Company of mitotic chromosomes (magenta) and spindle microtubules (green) at an early phase of cell department. Chromatin compaction controlled by histone acetylation will avoid the perforation of the chromosomes by microtubules.
How the genome is packed into chromosomes that can be faithfully moved during cellular division.
Researchers discovered a molecular system that confers special physical residential or commercial properties to chromosomes in dividing human cells to enable their devoted transportation to the children. The research group revealed how a chemical modification develops a sharp surface limit on chromosomes, thus enabling them to withstand perforation by microtubules of the spindle apparatus.
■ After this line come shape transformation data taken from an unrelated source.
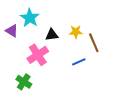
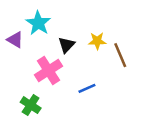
black triangle: (52, 35) -> (66, 45), turned -40
blue line: (79, 62) -> (87, 88), moved

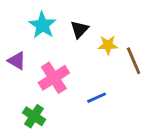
purple triangle: (15, 40) -> (17, 61), moved
black triangle: (66, 45) -> (79, 29), moved

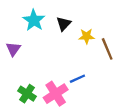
purple triangle: (17, 61) -> (13, 49), turned 35
pink cross: (54, 78) -> (56, 94), moved

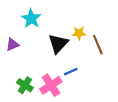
black triangle: (64, 24) -> (58, 44), moved, size x1.5
purple triangle: (13, 49) -> (12, 45), turned 32

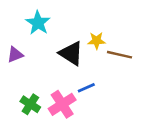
black triangle: (58, 44) -> (71, 53), turned -40
brown line: (98, 45) -> (119, 55), turned -54

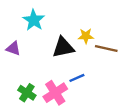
black triangle: (71, 53) -> (63, 47), turned -45
purple triangle: (15, 55) -> (13, 48), turned 42

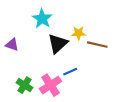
cyan star: (34, 20) -> (42, 19), moved
black triangle: (63, 47) -> (58, 44), turned -30

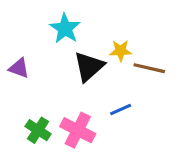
blue line: (70, 72) -> (121, 109), moved
pink cross: (50, 85) -> (78, 130), turned -30

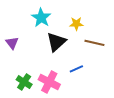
yellow star: (121, 51) -> (76, 24), moved
purple triangle: (19, 68) -> (12, 43), turned 32

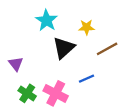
purple triangle: (12, 43) -> (16, 64), moved
brown line: (94, 43) -> (107, 49), turned -42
The scientists are from the Gerlich Group at IMBA– Institute of Molecular Biotechnology of the Austrian Academy of Sciences, and their findings are released today (August 3, 2022) in the journal Nature.
The new findings by the Gerlich Research Group at IMBA– Institute of Molecular Biotechnology of the Austrian Academy of Sciences– shed light on how mitotic chromosomes withstand the continuous pressing and pulling forces produced by the microtubules. “Amidst this complex system, the distinct physical properties are conferred to the chromosomes by changing the levels of histone acetylation, a chemical modification within the chromatin fiber,” states IMBA Group Leader Daniel Gerlich.
Prior research study had demonstrated that, in dividing cells, the chromatin fibers are folded into loops by a large protein complex called condensin. The role of condensin alone might not discuss why chromosomes appear as thick bodies with a sharp surface rather than a loose structure looking like a bottlebrush.
The researchers differed the levels of condensin and histone acetylation to study their accurate impacts. Eliminating condensin interrupted the extended shape of chromosomes in dividing cells and reduced their resistance to pulling forces however did not impact their level of compaction. Integrating condensin deficiency with a treatment that increases the levels of histone acetylation triggered huge chromatin decompaction in dividing cells, and perforation of chromosomes by microtubules.
The team hypothesized that chromatin is organized as an inflamed gel throughout the majority of the cell cycle (when it is fairly highly acetylated) and that this gel compacts to an insoluble kind during cellular division when the acetylation levels worldwide decrease. They then developed an assay to probe the solubility of chromatin by fragmenting mitotic chromosomes into small pieces. The pieces of mitotic chromosomes formed beads of liquid chromatin, however when the acetylation level was increased, the chromatin pieces dissolved in the cytoplasm. These observations support a design where an international reduction of chromatin acetylation during mitosis establishes an immiscible chromatin gel with a sharp stage limit, supplying a physical basis for resistance against microtubule perforation.
With more experiments including pure chromatin that was reconstituted in vitro, and by probing chromatin access by different soluble macromolecules, the scientists discovered that immiscible chromatin forms a structure dense in unfavorable charge that excludes adversely charged macromolecules and microtubules.
” Our study demonstrates how DNA looping by the condensin complex cooperates with a chromatin phase separation procedure to construct mitotic chromosomes that resist both pulling and pressing forces put in by the spindle. The deacetylation of histones throughout cell department for this reason provides unique physical homes to chromosomes that are required for their faithful partition,” concludes Daniel Gerlich.
Reference: “A mitotic chromatin phase transition avoids perforation by microtubules” 3 August 2022, Nature.DOI: 10.1038/ s41586-022-05027-y.
Funding: Austrian Science Fund, Vienna Science and Technology Fund, Vienna Science and Technology Fund, Howard Hughes Medical Institute, NIH/National Institutes of Health, Welch Foundation, Boehringer Ingelheim Fonds.
Combining condensin exhaustion with a treatment that increases the levels of histone acetylation triggered massive chromatin decompaction in dividing cells, and perforation of chromosomes by microtubules.
They then established an assay to probe the solubility of chromatin by fragmenting mitotic chromosomes into small pieces. The fragments of mitotic chromosomes formed beads of liquid chromatin, but when the acetylation level was increased, the chromatin pieces liquified in the cytoplasm.
Chromatin compaction controlled by histone acetylation will avoid the perforation of the chromosomes by microtubules. “Amidst this complex system, the distinct physical homes are given to the chromosomes by changing the levels of histone acetylation, a chemical adjustment within the chromatin fiber,” states IMBA Group Leader Daniel Gerlich.